Bab 36 — Nyala Api yang Terlupakan

Kabut pagi bergulir di antara pepohonan tua. Arvin dan Elira berjalan diam-diam, menembus belantara yang sunyi namun penuh bahaya. Setiap langkah membawa mereka lebih dekat ke jantung pemberontakan — benteng tersembunyi di antara gunung berkabut.

Malam sebelumnya, mereka menerima kabar mengejutkan:

Komandan pemberontak yang menjadi dalang semua kekacauan ini adalah Ragnar, seorang mantan pahlawan kerajaan... yang dulu pernah bertarung di sisi Arvin sebelum mengkhianatinya.

"Ragnar," Arvin berbisik, menatap jauh ke depan.

Ada luka lama yang terbuka kembali dalam pikirannya — rasa dikhianati oleh orang yang dulu ia anggap saudara.

Elira menatap Arvin dengan prihatin. "Kau yakin sanggup menghadapinya?"

Arvin tak menjawab. Ia hanya mengencangkan genggamannya di gagang pedang sihir.

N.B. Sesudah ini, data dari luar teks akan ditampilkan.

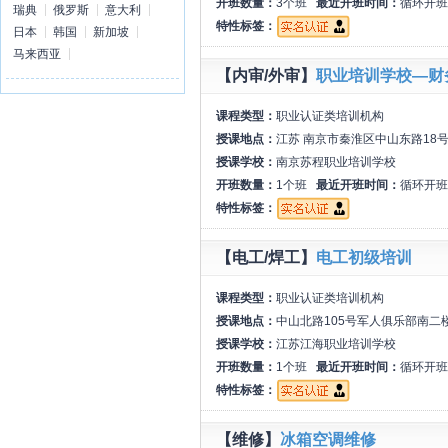
开班数量：
3个班
最近开班时间：
循环开班
瑞典
俄罗斯
意大利
特性标签：
日本
韩国
新加坡
马来西亚
【内审/外审】
职业培训学校—财
课程类型：
职业认证类培训机构
授课地点：
江苏 南京市秦淮区中山东路18号
授课学校：
南京苏程职业培训学校
开班数量：
1个班
最近开班时间：
循环开班
特性标签：
【电工/焊工】
电工初级培训
课程类型：
职业认证类培训机构
授课地点：
中山北路105号军人俱乐部南二
授课学校：
江苏江海职业培训学校
开班数量：
1个班
最近开班时间：
循环开班
特性标签：
【维修】
冰箱空调维修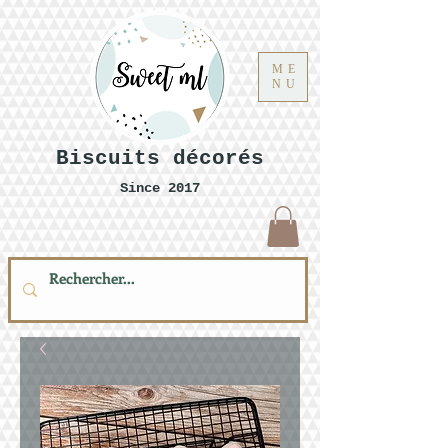
ME
NU
Biscuits décorés
Since 2017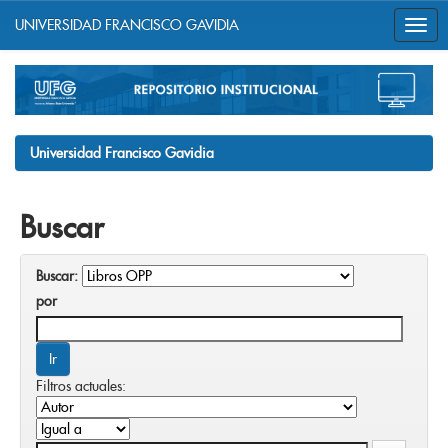
UNIVERSIDAD FRANCISCO GAVIDIA
Skip
navigation
Universidad Francisco Gavidia
Buscar
Buscar:
por
Filtros actuales: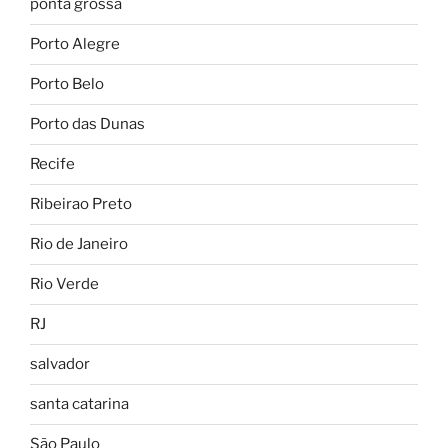
ponta grossa
Porto Alegre
Porto Belo
Porto das Dunas
Recife
Ribeirao Preto
Rio de Janeiro
Rio Verde
RJ
salvador
santa catarina
São Paulo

Tiba-tiba, tanah bergetar.

Suara derap kuda dan benturan senjata terdengar dari kejauhan.

Mereka sudah ditemukan.

Puluhan prajurit berbaju hitam menyerbu dari balik pepohonan, meneriakkan nama Ragnar seperti mantra. Tanpa ragu, Arvin melompat ke depan, pedangnya berpendar kuat.

Pertarungan sengit pun pecah.

Arvin berputar, menebas, melompat. Setiap gerakannya presisi mematikan, bagai badai yang tak bisa dihentikan.

Elira, meski terluka, bertarung di sisinya dengan keberanian luar biasa, darah membasahi pakaian mereka berdua.

Di tengah kekacauan itu, suara berat bergema:

> "Arvin!! Akhirnya kita bertemu lagi!"

Dari balik kerumunan, Ragnar muncul — bertubuh kekar, bersenjata kapak sihir besar yang memancarkan aura kegelapan.

Matanya menatap Arvin, penuh rasa benci dan kepahitan.

> "Kau tinggalkan kami dulu. Sekarang kau datang untuk menghancurkan kami lagi?"

Arvin menatapnya, dingin.

"Yang kau hancurkan bukan hanya kerajaan. Kau hancurkan kepercayaan kita."

Ragnar mengangkat kapaknya tinggi-tinggi.

"Tidak ada lagi kepercayaan, Arvin. Hanya kekuatan yang menentukan siapa yang berhak hidup!"

Suara itu seakan membelah medan pertempuran menjadi dua dunia berbeda: masa lalu dan masa kini.

Arvin mengangkat pedangnya.

"Aku akan mengakhirinya."

Mereka saling menerjang — dua kekuatan besar, dua bayangan masa lalu yang bertabrakan dalam benturan yang membuat tanah bergetar.

Pertarungan mereka baru saja dimulai.